## [Aim of the task]
Would you transcribe the listing exactly as it stands, minus any images?
━━━ Material provided
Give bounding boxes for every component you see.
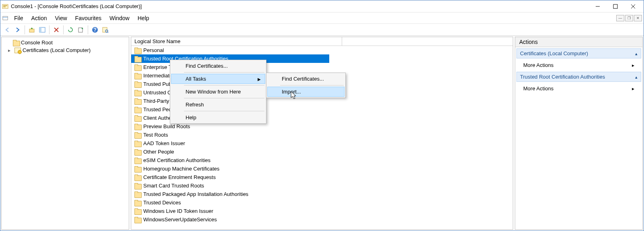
tree-pane[interactable]: Console Root ▸ Certificates (Local Compu…: [1, 37, 129, 230]
folder-icon: [134, 124, 141, 129]
list-item-label: Personal: [143, 47, 164, 53]
svg-rect-1: [3, 5, 7, 6]
ctx-sub-find-certificates[interactable]: Find Certificates...: [267, 74, 345, 84]
list-item[interactable]: Certificate Enrolment Requests: [131, 173, 513, 181]
maximize-button[interactable]: [607, 0, 624, 12]
folder-icon: [134, 191, 141, 197]
mdi-restore-button[interactable]: ❐: [625, 15, 633, 21]
menu-favourites[interactable]: Favourites: [71, 12, 105, 23]
ctx-separator: [280, 85, 344, 85]
list-item[interactable]: Windows Live ID Token Issuer: [131, 207, 513, 215]
menu-window[interactable]: Window: [105, 12, 134, 23]
folder-icon: [134, 107, 141, 112]
app-icon: [2, 3, 8, 10]
svg-rect-4: [613, 4, 617, 8]
find-certificates-button[interactable]: [101, 25, 110, 35]
folder-icon: [134, 217, 141, 223]
delete-button[interactable]: [52, 25, 61, 35]
actions-group-label: Trusted Root Certification Authorities: [520, 74, 605, 80]
close-button[interactable]: [624, 0, 642, 12]
column-header[interactable]: Logical Store Name: [131, 37, 513, 46]
actions-more-2[interactable]: More Actions: [515, 83, 642, 94]
menu-action[interactable]: Action: [27, 12, 51, 23]
list-item-label: Trusted Devices: [143, 200, 181, 206]
folder-icon: [134, 81, 141, 87]
tree-root-label: Console Root: [21, 40, 53, 46]
folder-icon: [134, 98, 141, 104]
window-title: Console1 - [Console Root\Certificates (L…: [11, 3, 589, 9]
list-item[interactable]: Trusted Devices: [131, 198, 513, 207]
list-item[interactable]: Other People: [131, 148, 513, 156]
list-item[interactable]: eSIM Certification Authorities: [131, 156, 513, 164]
list-item-label: WindowsServerUpdateServices: [143, 216, 217, 223]
list-item[interactable]: Trusted Packaged App Installation Author…: [131, 190, 513, 198]
list-item-label: Preview Build Roots: [143, 123, 190, 129]
list-item[interactable]: Personal: [131, 46, 513, 54]
svg-text:?: ?: [93, 27, 97, 33]
collapse-up-icon: [632, 74, 638, 80]
show-hide-tree-button[interactable]: [37, 25, 47, 35]
svg-rect-7: [3, 16, 8, 20]
ctx-sub-import[interactable]: Import...: [267, 87, 345, 97]
ctx-refresh[interactable]: Refresh: [171, 100, 265, 110]
mdi-system-icon[interactable]: [1, 12, 9, 23]
certificates-icon: [14, 48, 21, 53]
minimize-button[interactable]: [589, 0, 607, 12]
export-list-button[interactable]: [76, 25, 86, 35]
list-item[interactable]: Smart Card Trusted Roots: [131, 181, 513, 190]
folder-icon: [134, 183, 141, 189]
folder-icon: [134, 65, 141, 70]
ctx-separator: [184, 72, 264, 73]
ctx-new-window[interactable]: New Window from Here: [171, 87, 265, 97]
menu-file[interactable]: File: [10, 12, 27, 23]
folder-icon: [134, 166, 141, 172]
column-header-label: Logical Store Name: [134, 38, 180, 44]
actions-title: Actions: [515, 37, 642, 47]
forward-button[interactable]: [13, 25, 23, 35]
actions-more-1[interactable]: More Actions: [515, 60, 642, 71]
folder-icon: [134, 132, 141, 138]
list-item[interactable]: Homegroup Machine Certificates: [131, 164, 513, 173]
list-item-label: Windows Live ID Token Issuer: [143, 208, 213, 214]
list-item-label: AAD Token Issuer: [143, 140, 185, 146]
back-button[interactable]: [2, 25, 12, 35]
menu-bar: File Action View Favourites Window Help …: [0, 12, 644, 24]
tree-child[interactable]: ▸ Certificates (Local Computer): [2, 46, 128, 54]
folder-icon: [134, 208, 141, 214]
context-submenu: Find Certificates... Import...: [266, 73, 346, 98]
svg-rect-2: [3, 6, 6, 7]
actions-pane: Actions Certificates (Local Computer) Mo…: [515, 37, 643, 230]
tree-child-label: Certificates (Local Computer): [23, 47, 91, 53]
menu-view[interactable]: View: [51, 12, 71, 23]
ctx-separator: [184, 111, 264, 111]
toolbar-separator: [63, 25, 64, 34]
list-item[interactable]: Test Roots: [131, 131, 513, 139]
ctx-help[interactable]: Help: [171, 112, 265, 123]
mdi-minimize-button[interactable]: —: [616, 15, 624, 21]
actions-item-label: More Actions: [523, 62, 553, 68]
folder-icon: [134, 141, 141, 146]
folder-icon: [134, 48, 141, 53]
folder-icon: [134, 149, 141, 155]
toolbar-separator: [88, 25, 88, 34]
ctx-all-tasks[interactable]: All Tasks▶: [171, 74, 265, 84]
help-button[interactable]: ?: [90, 25, 100, 35]
folder-icon: [13, 40, 19, 46]
body-panes: Console Root ▸ Certificates (Local Compu…: [0, 36, 644, 231]
chevron-right-icon: [632, 62, 634, 68]
ctx-separator: [184, 98, 264, 98]
up-button[interactable]: [27, 25, 37, 35]
menu-help[interactable]: Help: [134, 12, 153, 23]
list-item[interactable]: WindowsServerUpdateServices: [131, 215, 513, 224]
ctx-find-certificates[interactable]: Find Certificates...: [171, 61, 265, 71]
actions-group-trusted-root[interactable]: Trusted Root Certification Authorities: [516, 72, 641, 82]
list-item[interactable]: AAD Token Issuer: [131, 139, 513, 148]
mdi-close-button[interactable]: ✕: [634, 15, 642, 21]
tree-root[interactable]: Console Root: [2, 39, 128, 46]
refresh-button[interactable]: [66, 25, 75, 35]
actions-group-certificates[interactable]: Certificates (Local Computer): [516, 48, 641, 58]
expand-icon[interactable]: ▸: [6, 48, 13, 53]
title-bar: Console1 - [Console Root\Certificates (L…: [0, 0, 644, 12]
collapse-up-icon: [632, 50, 638, 56]
list-item-label: Other People: [143, 149, 174, 155]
━━━━━━
## [The completed task]
Give bounding boxes for every component you see.
tree-pane[interactable]: Console Root ▸ Certificates (Local Compu…: [1, 37, 129, 230]
folder-icon: [134, 124, 141, 129]
list-item-label: Personal: [143, 47, 164, 53]
svg-rect-1: [3, 5, 7, 6]
ctx-sub-find-certificates[interactable]: Find Certificates...: [267, 74, 345, 84]
list-item[interactable]: Certificate Enrolment Requests: [131, 173, 513, 181]
maximize-button[interactable]: [607, 0, 624, 12]
folder-icon: [134, 191, 141, 197]
mdi-restore-button[interactable]: ❐: [625, 15, 633, 21]
menu-favourites[interactable]: Favourites: [71, 12, 105, 23]
ctx-separator: [280, 85, 344, 85]
list-item[interactable]: Windows Live ID Token Issuer: [131, 207, 513, 215]
menu-window[interactable]: Window: [105, 12, 134, 23]
folder-icon: [134, 107, 141, 112]
app-icon: [2, 3, 8, 10]
svg-rect-4: [613, 4, 617, 8]
find-certificates-button[interactable]: [101, 25, 110, 35]
folder-icon: [134, 217, 141, 223]
delete-button[interactable]: [52, 25, 61, 35]
actions-group-label: Trusted Root Certification Authorities: [520, 74, 605, 80]
close-button[interactable]: [624, 0, 642, 12]
column-header[interactable]: Logical Store Name: [131, 37, 513, 46]
actions-more-2[interactable]: More Actions: [515, 83, 642, 94]
menu-action[interactable]: Action: [27, 12, 51, 23]
list-item-label: Trusted Devices: [143, 200, 181, 206]
folder-icon: [134, 81, 141, 87]
tree-root-label: Console Root: [21, 40, 53, 46]
folder-icon: [134, 98, 141, 104]
window-title: Console1 - [Console Root\Certificates (L…: [11, 3, 589, 9]
list-item[interactable]: Trusted Devices: [131, 198, 513, 207]
list-item[interactable]: Other People: [131, 148, 513, 156]
list-item[interactable]: eSIM Certification Authorities: [131, 156, 513, 164]
list-item-label: WindowsServerUpdateServices: [143, 216, 217, 223]
list-item[interactable]: Trusted Packaged App Installation Author…: [131, 190, 513, 198]
list-item-label: Preview Build Roots: [143, 123, 190, 129]
list-item[interactable]: Personal: [131, 46, 513, 54]
svg-text:?: ?: [93, 27, 97, 33]
collapse-up-icon: [632, 74, 638, 80]
show-hide-tree-button[interactable]: [37, 25, 47, 35]
svg-rect-7: [3, 16, 8, 20]
ctx-sub-import[interactable]: Import...: [267, 87, 345, 97]
ctx-refresh[interactable]: Refresh: [171, 100, 265, 110]
mdi-system-icon[interactable]: [1, 12, 9, 23]
certificates-icon: [14, 48, 21, 53]
minimize-button[interactable]: [589, 0, 607, 12]
export-list-button[interactable]: [76, 25, 86, 35]
list-item[interactable]: Smart Card Trusted Roots: [131, 181, 513, 190]
folder-icon: [134, 183, 141, 189]
folder-icon: [134, 65, 141, 70]
ctx-separator: [184, 72, 264, 73]
ctx-new-window[interactable]: New Window from Here: [171, 87, 265, 97]
menu-file[interactable]: File: [10, 12, 27, 23]
folder-icon: [134, 166, 141, 172]
column-header-label: Logical Store Name: [134, 38, 180, 44]
actions-title: Actions: [515, 37, 642, 47]
forward-button[interactable]: [13, 25, 23, 35]
actions-more-1[interactable]: More Actions: [515, 60, 642, 71]
folder-icon: [134, 132, 141, 138]
list-item[interactable]: Homegroup Machine Certificates: [131, 164, 513, 173]
list-item-label: Windows Live ID Token Issuer: [143, 208, 213, 214]
list-item-label: AAD Token Issuer: [143, 140, 185, 146]
back-button[interactable]: [2, 25, 12, 35]
menu-bar: File Action View Favourites Window Help …: [0, 12, 644, 24]
tree-child[interactable]: ▸ Certificates (Local Computer): [2, 46, 128, 54]
folder-icon: [134, 208, 141, 214]
context-submenu: Find Certificates... Import...: [266, 73, 346, 98]
svg-rect-2: [3, 6, 6, 7]
actions-pane: Actions Certificates (Local Computer) Mo…: [515, 37, 643, 230]
tree-child-label: Certificates (Local Computer): [23, 47, 91, 53]
menu-view[interactable]: View: [51, 12, 71, 23]
ctx-separator: [184, 111, 264, 111]
toolbar-separator: [63, 25, 64, 34]
list-item[interactable]: Test Roots: [131, 131, 513, 139]
ctx-help[interactable]: Help: [171, 112, 265, 123]
mdi-minimize-button[interactable]: —: [616, 15, 624, 21]
actions-item-label: More Actions: [523, 62, 553, 68]
folder-icon: [134, 141, 141, 146]
folder-icon: [134, 48, 141, 53]
folder-icon: [134, 149, 141, 155]
toolbar-separator: [88, 25, 88, 34]
ctx-all-tasks[interactable]: All Tasks▶: [171, 74, 265, 84]
help-button[interactable]: ?: [90, 25, 100, 35]
folder-icon: [13, 40, 19, 46]
body-panes: Console Root ▸ Certificates (Local Compu…: [0, 36, 644, 231]
chevron-right-icon: [632, 62, 634, 68]
ctx-separator: [184, 98, 264, 98]
up-button[interactable]: [27, 25, 37, 35]
menu-help[interactable]: Help: [134, 12, 153, 23]
list-item[interactable]: WindowsServerUpdateServices: [131, 215, 513, 224]
ctx-find-certificates[interactable]: Find Certificates...: [171, 61, 265, 71]
actions-group-trusted-root[interactable]: Trusted Root Certification Authorities: [516, 72, 641, 82]
list-item[interactable]: AAD Token Issuer: [131, 139, 513, 148]
mdi-close-button[interactable]: ✕: [634, 15, 642, 21]
tree-root[interactable]: Console Root: [2, 39, 128, 46]
refresh-button[interactable]: [66, 25, 75, 35]
actions-group-certificates[interactable]: Certificates (Local Computer): [516, 48, 641, 58]
expand-icon[interactable]: ▸: [6, 48, 13, 53]
title-bar: Console1 - [Console Root\Certificates (L…: [0, 0, 644, 12]
collapse-up-icon: [632, 50, 638, 56]
list-item-label: Other People: [143, 149, 174, 155]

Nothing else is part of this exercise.